The children at the Pepper Lane Elementary are inspired by a visit from Miss
Marigold, the garden lady to start a garden at their
school. They work together with help from adults. Even Mr. Barkley, the school's cranky neighbor, lends his
gardening expertise. Building a garden is hard work. Ground must be
cleared and prepared then seeds are planted and watered. It takes
patience to wait for vegetables to grow and flowers to bloom but their
efforts are rewarded and celebrated at the end. Suggestions for
starting a school garden are shared.
A Garden for Pig written by Kathryn K. Thursman, illustrated by Lindsay Ward, Kane Miller, 2010
lives on an apple farm. His owner feeds him every kind of apple
delicacy but Pig is tired of apples and longs for the vegetables growing
in a nearby garden. When Pig manages to get into the garden he is in
heaven. He discovers a passion for squash. When Mrs. Pippins discovers
him in the garden, she secures him in his muddy pig pen and he cannot
escape. He prepares the ground in his pen for planting and "passes" the
seeds from the squash he ate. He patiently waits and before long has
his own squash garden. Thursman follows the story with two pages of
organic gardening tips. Illustrator, Ward's apple trees are filled with
apples and text from apple recipes. Pig's method for planting his seeds is very...organic--to be sure. THAT will get the kids attention!

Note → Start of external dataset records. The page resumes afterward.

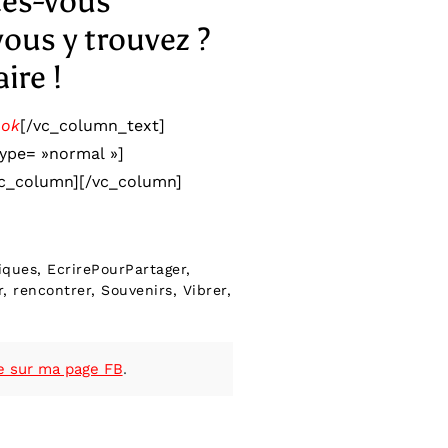
êtes-vous
ous y trouvez ?
re !
ook
[/vc_column_text]
ype= »normal »]
vc_column][/vc_column]
iques
,
EcrirePourPartager
,
r
,
rencontrer
,
Souvenirs
,
Vibrer
,
e sur ma page FB
.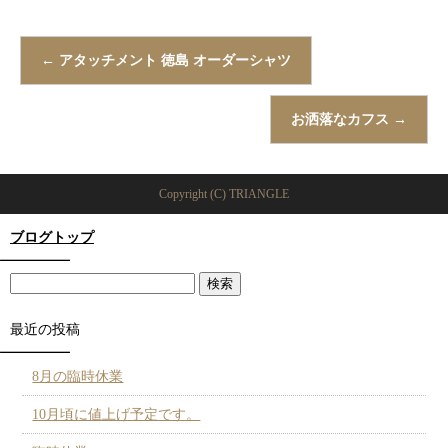
←
アタッチメント 徳島 オーダーシャツ
お洒落なカフス
→
Copyright (C) TRIANGLE
ブログトップ
最近の投稿
8月の臨時休業
10月頃に値上げ予定です。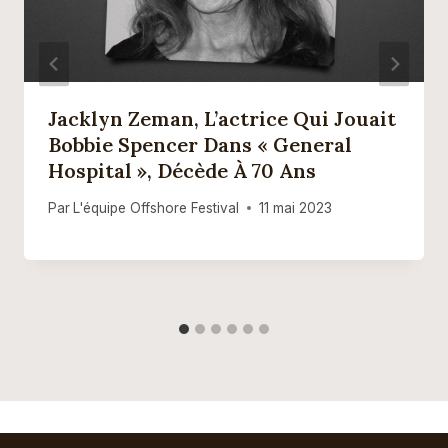
Jacklyn Zeman, L’actrice Qui Jouait
Bobbie Spencer Dans « General
Hospital », Décède À 70 Ans
Par
L'équipe Offshore Festival
11 mai 2023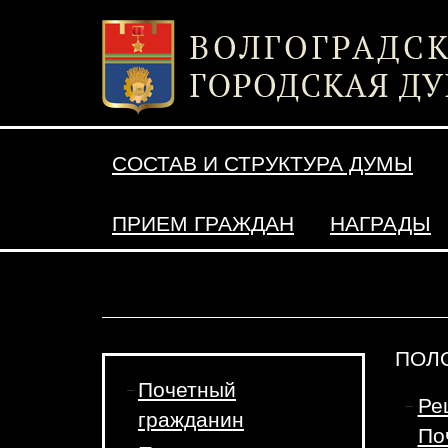
СОСТАВ И СТРУКТУРА ДУМЫ
ПРИЕМ ГРАЖДАН
НАГРАДЫ
ПОЛ
Почетный
Ре
гражданин
По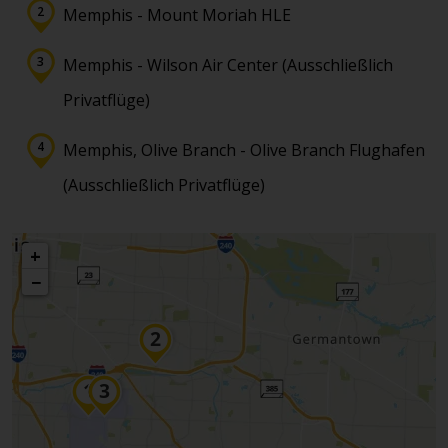
Memphis - Mount Moriah HLE
Memphis - Wilson Air Center (Ausschließlich
Privatflüge)
Memphis, Olive Branch - Olive Branch Flughafen
(Ausschließlich Privatflüge)
+
−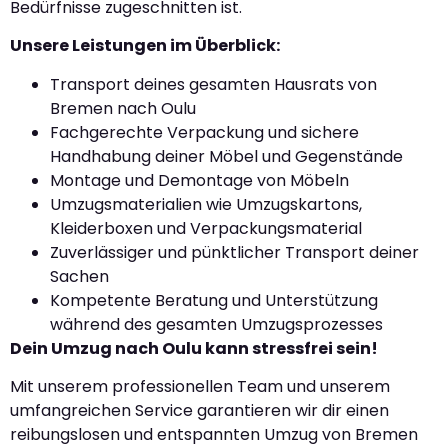
Bedürfnisse zugeschnitten ist.
Unsere Leistungen im Überblick:
Transport deines gesamten Hausrats von
Bremen nach Oulu
Fachgerechte Verpackung und sichere
Handhabung deiner Möbel und Gegenstände
Montage und Demontage von Möbeln
Umzugsmaterialien wie Umzugskartons,
Kleiderboxen und Verpackungsmaterial
Zuverlässiger und pünktlicher Transport deiner
Sachen
Kompetente Beratung und Unterstützung
während des gesamten Umzugsprozesses
Dein Umzug nach Oulu kann stressfrei sein!
Mit unserem professionellen Team und unserem
umfangreichen Service garantieren wir dir einen
reibungslosen und entspannten Umzug von Bremen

Our Shadow Garden by Cherie Foster Golburn, art by the children of the Children's Cancer Hospital at M.D.Anderson Cancer Center. Bright Sky Press, 2011.
The Children's Art Project at M.D.Anderson Cancer Center funds programs for children who are cancer patients at the center. The project has long been known for its Christmas cards but has also branched out to beautiful stationary and gift items as well as cards for other holidays. This book is a compilation of artwork by forty-seven of those patients.
When a child's grandmother becomes ill with cancer, she cannot work in her garden any more. Told in the first person, the child and "Poppa" work to revamp Nana's garden. The two of them create a shadow garden that can be enjoyed in the evening. Soft lights are hung in the trees and flowers that bloom in the cool of the evening are added to the beds. The flowers' fragrances waft through the air. Animals that only come out in the evening visit the garden. A well placed bench provides a spot to rest and to listen. The creation of the garden gives the child and Poppa a focus and way to contribute to their loved one's recovery.
A glossary of plant and garden terms (like diurnal and germinate) is included along with a list of gardening websites. Information on planning a shadow garden appear in sidebars on the pages along with specific information about shadow garden plants. Traditions of planting by the phases of the moon are explained also. Golburn is a certified Texas Master Gardener and is knowledgeable about her subject. Gardens have a healing power. More than just a "gift" book, the content is useful to gardeners and families who are dealing with cancer.